New York Times Op-ed Blames the Victims of Detroit’s Decline

So much is wrong in Stephen Richter’s NYT op-ed today, called “What Really Ails Detroit,” starting with his grossly inaccurate timeline. Richter says Detroit’s (and the United States’) “day of reckoning” came in the 1970s when American car manufacturers began facing competition on their home soil for the first time. That’s 20 years after the Big 3 started to abandon Detroit for the suburbs and Detroit began to hemorrhage its white population. As I said in an earlier blog post, “Between 1947 and 1958, the Big Three built twenty-five new plants in the Detroit metropolitan area, all of them in suburban communities, most more than fifteen miles from the center city. As the jobs moved away, so did the city’s residents. From 1.85 million in 1950, the city’s population declined to 1.62 million in 1960 and 1.51 million in 1970.” That’s a loss of more than 300,000 residents in two decades. The exodus of white residents (the entire decline was accounted for by whites, since the number of black residents increased), of jobs, and of wealth has never stopped. Detroit now has a population under 700,000, but the white population has declined by more than 1.4 million since 1950.

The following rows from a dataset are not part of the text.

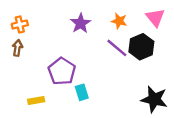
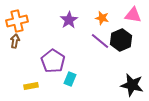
pink triangle: (155, 18) -> (133, 15), turned -42
orange cross: (20, 25) -> (17, 21), size x1.5
cyan rectangle: (82, 92) -> (70, 79), turned 40

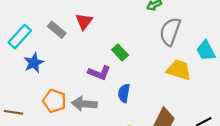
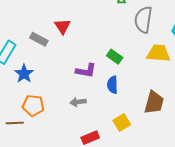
green rectangle: (120, 52) -> (115, 57), moved
orange pentagon: (54, 101) -> (33, 105), moved
gray arrow: (84, 104) -> (78, 102), size x0.7

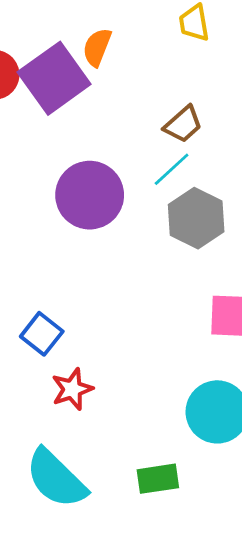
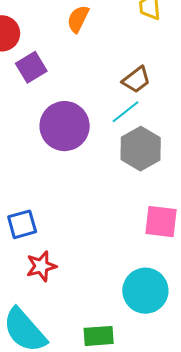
purple square: (54, 78) -> (31, 67), moved, size x0.6
blue square: (42, 334) -> (22, 224), turned 32

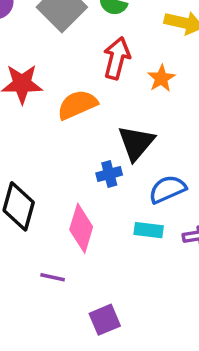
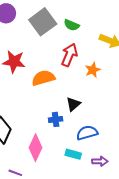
black triangle: (136, 143) -> (73, 104), size x0.7

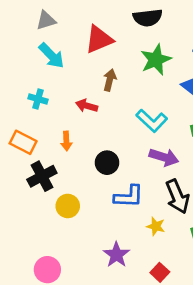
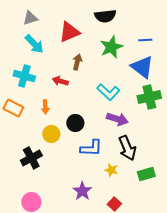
cyan cross: (38, 99) -> (24, 76), size x1.5
black cross: (42, 176) -> (31, 158), moved
yellow circle: (68, 206) -> (51, 134), moved

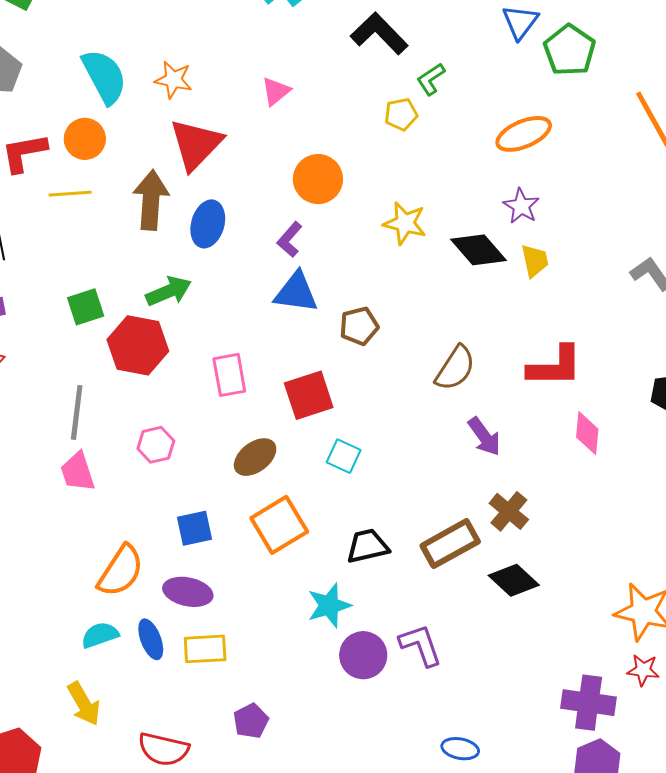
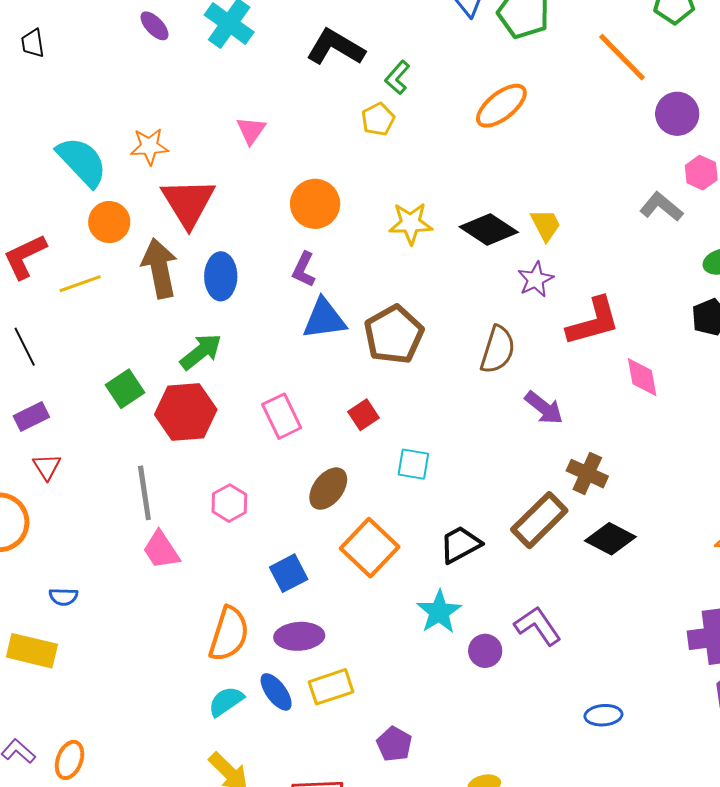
orange circle: (85, 139) -> (109, 222), moved
purple star: (521, 206) -> (536, 279), moved, turned 30
brown pentagon: (359, 326) -> (394, 335), size x1.5
red square: (309, 395) -> (364, 415), size x0.6
purple circle: (363, 655) -> (485, 651), size x0.7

What ails Detroit is not the skills gap that Richter posits, but abandonment by its white population and by the owners of capital, starting with the auto industry, but including retail corporations, insurance companies and almost everyone else who had previously invested in the city. Detroit’s unemployment rate is the highest of any of the 50 largest cities because almost no one is investing there. When corporations do invest, as Chrysler did with its new Jefferson North assembly plant, they will find plenty of employees with the skills to make manufacturing a success again.

Richter’s claim that US manufacturing workers received wage increases that weren’t justified by productivity trends is also dead wrong. In fact, productivity growth in the U.S. economy has far outpaced wage growth for production/non-supervisory workers since the mid-1970s.

Executive pay rose to 250 times production worker wages precisely because production wages stagnated even as productivity continued to increase. The 1 percent has collected the gains of productivity and given working Americans the shaft.

U.S. companies, from the Big 3 to GE and Motorola, adapted to globalization by searching relentlessly for lower wages in the south, in Mexico, and then in China and elsewhere in Asia. The UAW’s collectively bargained joint training centers with Ford and GM are proof that the unions are not to blame—as Richter claims—for any training failures. The corporations had no loyalty to Detroit or to any U.S. manufacturing center, and little interest in investing in local workers’ skills. By contrast, German manufacturers help enforce the obligation of every company to pay 75% of the cost of industry-wide skills and apprentice training.

Blaming the residents of Detroit, who are by-and-large the victims of racism and capital flight, won’t help us find a solution.